> **What you need to do**
Return a copy of each line in the listing that includes the word "seleccionadas".

> **Supplied data**

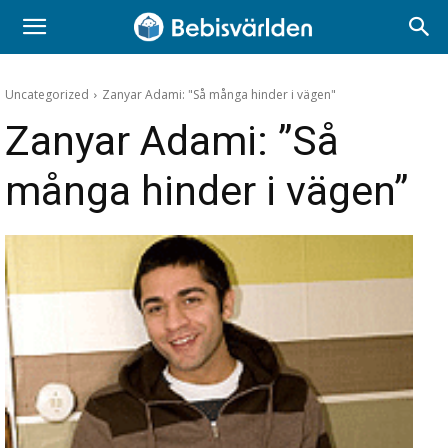
Uncategorized
Zanyar Adami: "Så många hinder i vägen"
Zanyar Adami: ”Så
många hinder i vägen”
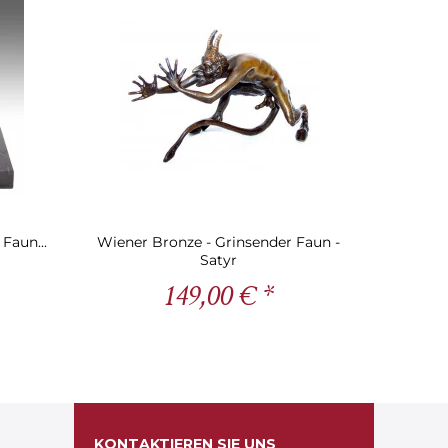
 Faun...
Wiener Bronze - Grinsender Faun -
Satyr
149,00 € *
KONTAKTIEREN SIE UNS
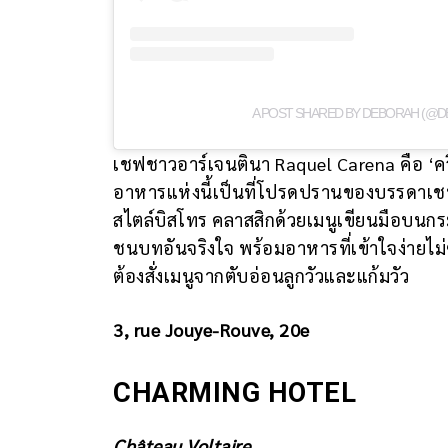
A POST SHARED BY DEBORAH (@D
เชฟชาวอาร์เจนตินา Raquel Carena คือ ‘ควีน
อาหารแห่งนี้เป็นที่โปรดปรานของบรรดาเช
สไตล์บิสโทร คลาสสิกด้วยเมนูเขียนมือบนกร
ชนบทอันจริงใจ พร้อมอาหารที่เข้าใจง่ายไม่
ต้องสั่งเมนูจากตับอ่อนลูกวัวและแก้มวัว
3, rue Jouye-Rouve, 20e
CHARMING HOTEL
Château Voltaire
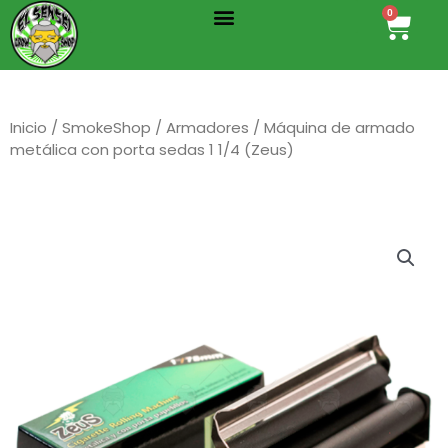
Menu
Ir
0
Cart
al
contenido
Inicio
/
SmokeShop
/
Armadores
/ Máquina de armado
metálica con porta sedas 1 1/4 (Zeus)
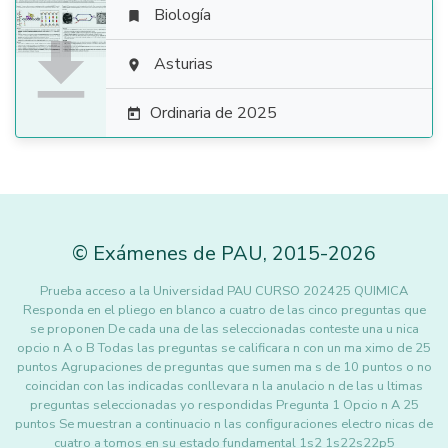
Biología


Asturias

Ordinaria de 2025

©
Exámenes de PAU
,
2015
-2026
Prueba acceso a la Universidad PAU CURSO 202425 QUIMICA
Responda en el pliego en blanco a cuatro de las cinco preguntas que
se proponen De cada una de las seleccionadas conteste una u nica
opcio n A o B Todas las preguntas se calificara n con un ma ximo de 25
puntos Agrupaciones de preguntas que sumen ma s de 10 puntos o no
coincidan con las indicadas conllevara n la anulacio n de las u ltimas
preguntas seleccionadas yo respondidas Pregunta 1 Opcio n A 25
puntos Se muestran a continuacio n las configuraciones electro nicas de
cuatro a tomos en su estado fundamental 1s2 1s22s22p5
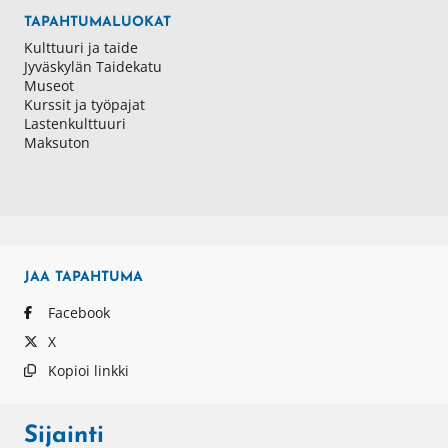
TAPAHTUMALUOKAT
Kulttuuri ja taide
Jyväskylän Taidekatu
Museot
Kurssit ja työpajat
Lastenkulttuuri
Maksuton
JAA
TAPAHTUMA
Facebook
X
Kopioi linkki
Sijainti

> **Expected answer**
se proponen De cada una de las seleccionadas conteste una u nica
preguntas seleccionadas yo respondidas Pregunta 1 Opcio n A 25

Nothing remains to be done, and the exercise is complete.